> **PROBLEM TO WORK ON**: Each line of the material that mentions the word "hydraulic" is to be copied.

> **DATASET RECORDS**:
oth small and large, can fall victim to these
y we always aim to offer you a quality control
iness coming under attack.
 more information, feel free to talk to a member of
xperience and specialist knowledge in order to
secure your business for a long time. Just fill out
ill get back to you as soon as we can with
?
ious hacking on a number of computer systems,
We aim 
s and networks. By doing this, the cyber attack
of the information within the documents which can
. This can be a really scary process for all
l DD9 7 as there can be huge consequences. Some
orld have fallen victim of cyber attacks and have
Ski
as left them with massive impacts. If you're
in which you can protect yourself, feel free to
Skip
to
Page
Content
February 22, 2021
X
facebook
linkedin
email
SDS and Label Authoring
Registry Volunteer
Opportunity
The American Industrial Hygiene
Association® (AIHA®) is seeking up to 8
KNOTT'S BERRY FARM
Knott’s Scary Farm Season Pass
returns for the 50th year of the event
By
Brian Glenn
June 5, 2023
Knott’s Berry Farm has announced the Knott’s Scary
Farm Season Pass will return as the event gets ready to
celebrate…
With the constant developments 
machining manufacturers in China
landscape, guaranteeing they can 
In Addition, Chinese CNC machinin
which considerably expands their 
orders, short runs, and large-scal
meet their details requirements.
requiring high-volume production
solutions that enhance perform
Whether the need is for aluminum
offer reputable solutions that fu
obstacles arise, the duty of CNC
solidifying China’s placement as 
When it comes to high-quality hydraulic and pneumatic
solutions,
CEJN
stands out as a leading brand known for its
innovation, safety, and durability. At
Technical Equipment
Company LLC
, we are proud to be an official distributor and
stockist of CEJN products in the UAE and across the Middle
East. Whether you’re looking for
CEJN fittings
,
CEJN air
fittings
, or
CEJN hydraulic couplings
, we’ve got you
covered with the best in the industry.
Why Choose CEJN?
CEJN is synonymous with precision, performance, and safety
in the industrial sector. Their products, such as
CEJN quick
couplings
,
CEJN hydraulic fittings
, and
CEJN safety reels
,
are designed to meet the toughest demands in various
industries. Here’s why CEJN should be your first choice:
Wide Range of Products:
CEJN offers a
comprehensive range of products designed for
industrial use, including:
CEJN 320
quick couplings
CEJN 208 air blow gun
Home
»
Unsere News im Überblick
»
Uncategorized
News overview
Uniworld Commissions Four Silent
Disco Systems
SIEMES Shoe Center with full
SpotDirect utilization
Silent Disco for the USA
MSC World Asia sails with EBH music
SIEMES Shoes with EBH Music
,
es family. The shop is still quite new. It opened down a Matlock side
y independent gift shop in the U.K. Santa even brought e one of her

> **TASK ANSWER**:
When it comes to high-quality hydraulic and pneumatic
CEJN hydraulic couplings
CEJN hydraulic fittings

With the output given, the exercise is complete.